La storia è quella di Rachel, giovane donna riflessiva ma del tutto estranea al mondo e ai sentimenti che, abbandonando la piovosa campagna inglese di Richmond, si ritrova percorrere l’oceano sulla barca del padre e a trascorrere un intero inverno in Sudamerica. Qui viene in contatto con i più disparati tipi umani e soprattutto conosce l’amore, a cui però non riuscirà mai ad abbandonarsi.

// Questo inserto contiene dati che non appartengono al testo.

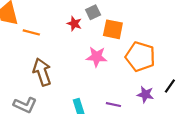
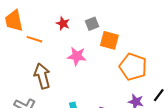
red star: (74, 24) -> (63, 23), moved
pink star: (97, 57) -> (77, 56), moved

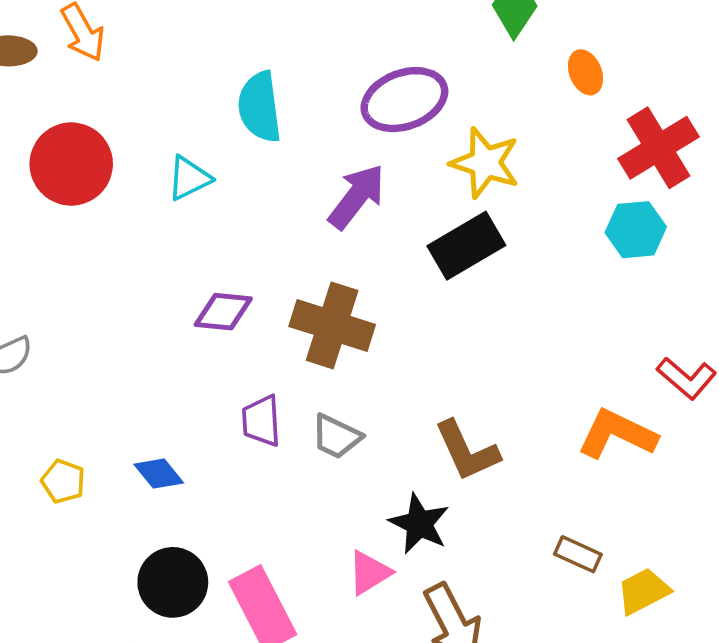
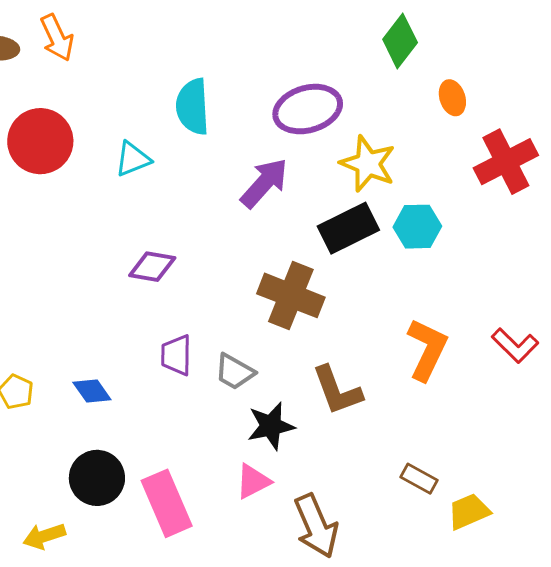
cyan hexagon: (636, 230) -> (417, 227), moved
brown cross: (332, 325) -> (291, 295), moved
orange L-shape: (617, 434) -> (427, 349), moved, turned 86
black star: (419, 524) -> (271, 426), moved, turned 30

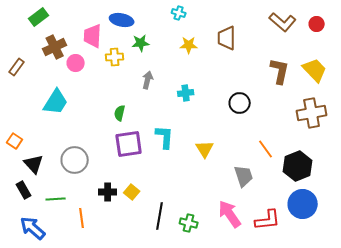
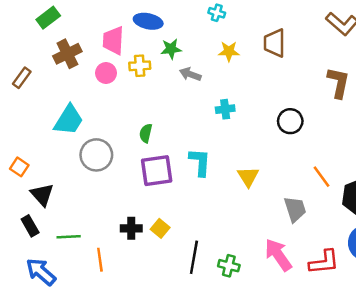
pink circle: (76, 63) -> (106, 73), moved
gray arrow: (148, 80) -> (190, 74), moved, turned -84
gray circle: (75, 160) -> (96, 155), moved

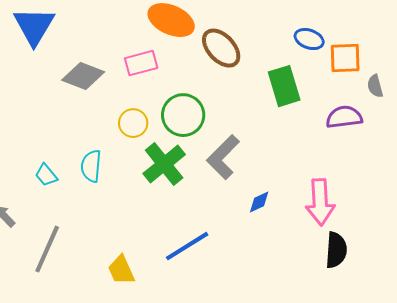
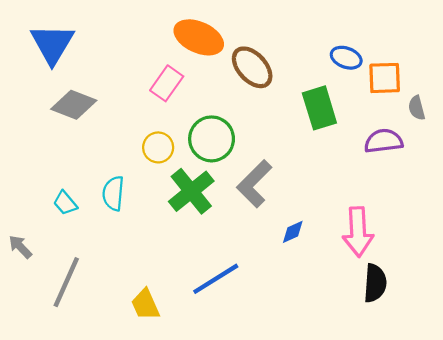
pink rectangle: (141, 63) -> (167, 83), turned -40
gray diamond: (83, 76) -> (74, 105), moved

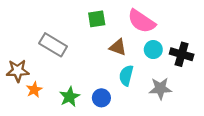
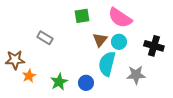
gray rectangle: (53, 45) -> (45, 38), size x0.7
brown triangle: (118, 47) -> (100, 40), turned 49
cyan circle: (153, 50) -> (119, 42), moved
cyan semicircle: (126, 75) -> (107, 64), size x1.4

Attraverso una storia apparentemente lineare e con un finale per nulla prevedibile, la Woolf riesce in ciò che sa fare meglio: delineare personaggi e situazioni con brevi cenni, pochi movimenti precisi ma legati a un comune vocabolario umano. Già da questo primo romanzo, l’alta borghesia inglese di fine ottocento viene analizzata e rivelata così che anche il lettore di un secolo dopo riesca a immedesimarsi nei personaggi e nelle relazioni, palpitare per gli avvenimenti, sentirsi parte di tragedie e pettegolezzi.

“La crociera” è quindi un romanzo-cammeo, pregevole perché testimonianza di un mondo circoscritto e uniforme, sul quale si agita l’esistenza psicologicamente turbolenta di un’eroina inusuale e modernissima.